Setup Sphinx

I have a problem domain where there are lots of messages to be indexed, and I want to be able to limit them by a set of groupids.

Essentially, each group is a subgroup of another group. Something like this:

(((WebsiteID,AreaOfWebSiteID),SubAreaOfWebSiteID),ForumID)

And an alternate:

(WebsiteID,UserID)

All in addition to the keywords.

I’m fine with just using Sphinx for now, but want to use its MySQL integration at some point as well.

Just not sure how to get started…

Just define several groups.

WebSiteID
AreaofWebSiteID

etc

and then you can apply filters as you need to.

Thanks, I wasn’t sure if there was a composite type index for groups.

I guess my other issue is that I don’t have a unique document ID. My unique id is a pair (ForumID,MessageID). Do I need to create a translation table to map this tuple to a single unique integer?

Thanks again!

One other thing… since adding new documents is slow, I was thinking of creating files sort of like this:

Main Index
Delta Index for current month
Delta Index for current day

Then at the end of each day, merge things into the month, and at the end of each month, merge things into the main index. I want the searching to seem as up-to-date or “live” as possible.

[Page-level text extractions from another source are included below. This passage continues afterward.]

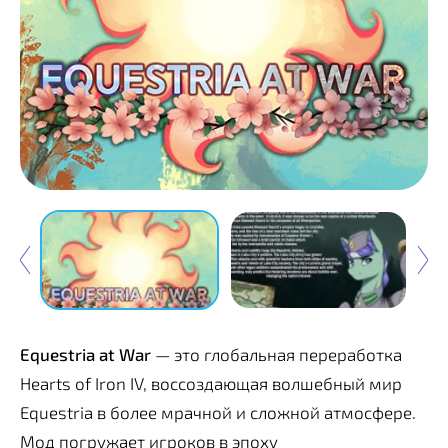
Equestria at War
— это глобальная переработка
Hearts of Iron IV, воссоздающая волшебный мир
Equestria в более мрачной и сложной атмосфере.
Мод погружает игроков в эпоху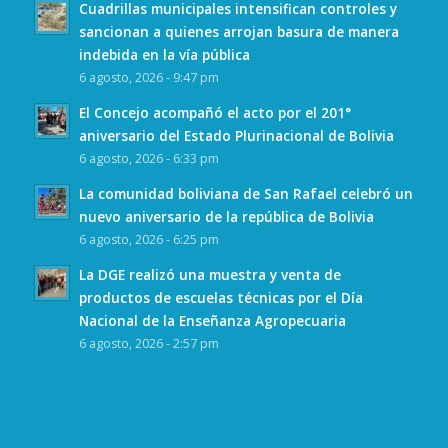
Cuadrillas municipales intensifican controles y
sancionan a quienes arrojan basura de manera
indebida en la vía pública
6 agosto, 2026 - 9:47 pm
El Concejo acompañó el acto por el 201°
aniversario del Estado Plurinacional de Bolivia
6 agosto, 2026 - 6:33 pm
La comunidad boliviana de San Rafael celebró un
nuevo aniversario de la república de Bolivia
6 agosto, 2026 - 6:25 pm
La DGE realizó una muestra y venta de
productos de escuelas técnicas por el Día
Nacional de la Enseñanza Agropecuaria
6 agosto, 2026 - 2:57 pm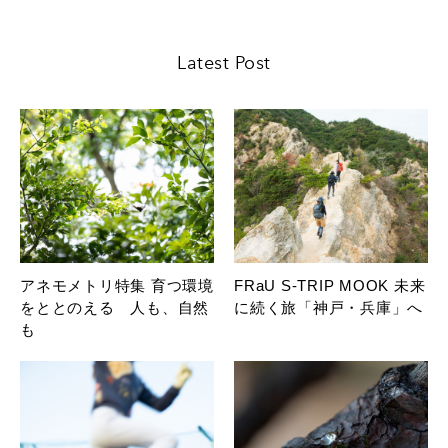
Latest Post
アネモメトリ特集 育つ環境
FRaU S-TRIP MOOK 未来
をととのえる 人も、自然
に続く旅「神戸・兵庫」へ
も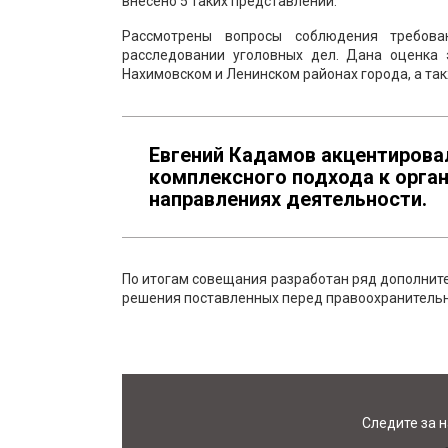
внесено 5 таких представлений.
Рассмотрены вопросы соблюдения требова
расследовании уголовных дел. Дана оценка 
Нахимовском и Ленинском районах города, а та
Евгений Кадамов акцентирова
комплексного подхода к орган
направлениях деятельности.
По итогам совещания разработан ряд дополнит
решения поставленных перед правоохранитель
Следите за 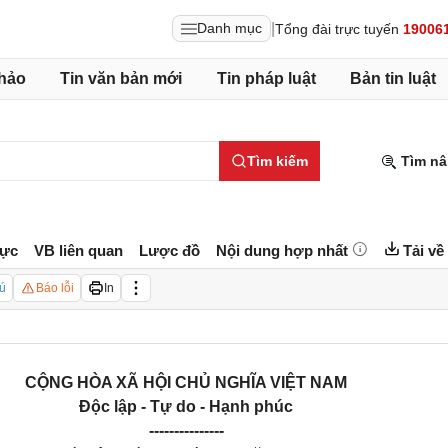
|
Danh mục
Tổng đài trực tuyến
19006
hảo
Tin văn bản mới
Tin pháp luật
Bản tin luật
Tìm kiếm
Tìm nâ
lực
VB liên quan
Lược đồ
Nội dung hợp nhất
Tải về
ú
Báo lỗi
In
CỘNG HÒA XÃ HỘI CHỦ NGHĨA VIỆT NAM
Độc lập - Tự do - Hạnh phúc
---------------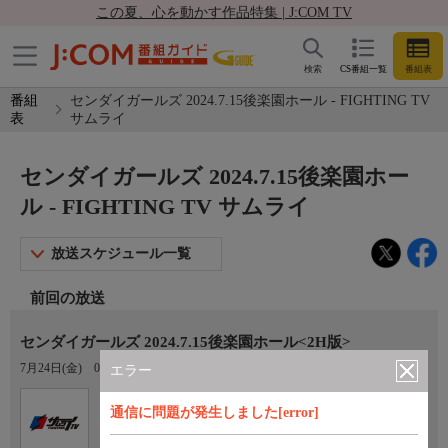
この夏、心を動かす作品特集 | J:COM TV
検索
CS番組一覧
番組表
番組
センダイガールズ 2024.7.15後楽園ホール - FIGHTING TV
表
サムライ
センダイガールズ 2024.7.15後楽園ホー
ル - FIGHTING TV サムライ
放送スケジュール一覧
前回の放送
センダイガールズ 2024.7.15後楽園ホール<2H版>
7月24日(金)
06:00〜08:00
エラー
Ch.401
オプション
通信に問題が発生しました[error]
FIGHTING TV サムライ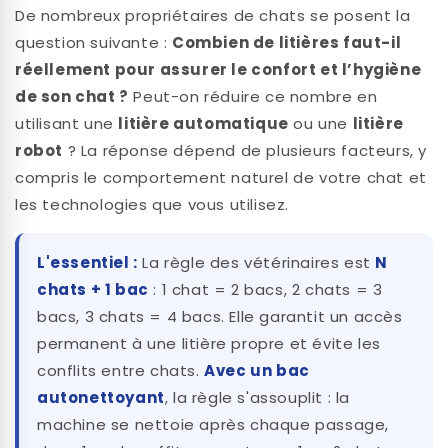
De nombreux propriétaires de chats se posent la
question suivante :
Combien de litières faut-il
réellement pour assurer le confort et l’hygiène
de son chat ?
Peut-on réduire ce nombre en
utilisant une
litière automatique
ou une
litière
robot
? La réponse dépend de plusieurs facteurs, y
compris le comportement naturel de votre chat et
les technologies que vous utilisez.
L'essentiel :
La règle des vétérinaires est
N
chats + 1 bac
: 1 chat = 2 bacs, 2 chats = 3
bacs, 3 chats = 4 bacs. Elle garantit un accès
permanent à une litière propre et évite les
conflits entre chats.
Avec un bac
autonettoyant
, la règle s'assouplit : la
machine se nettoie après chaque passage,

Any estimate on how many documents are in an index before adding one seems slow? The idea of splitting by day or month is unscientific. It really should be based on document count (for example, what if I ended up needing to split off on a per hour basis?). I know only testing will tell me, but if there are some basic guidelines, it would be very helpful.

Thanks!

We usually use two indexes global one and incremental index, which is usually per day. There is number of these index pairs used for various reasons.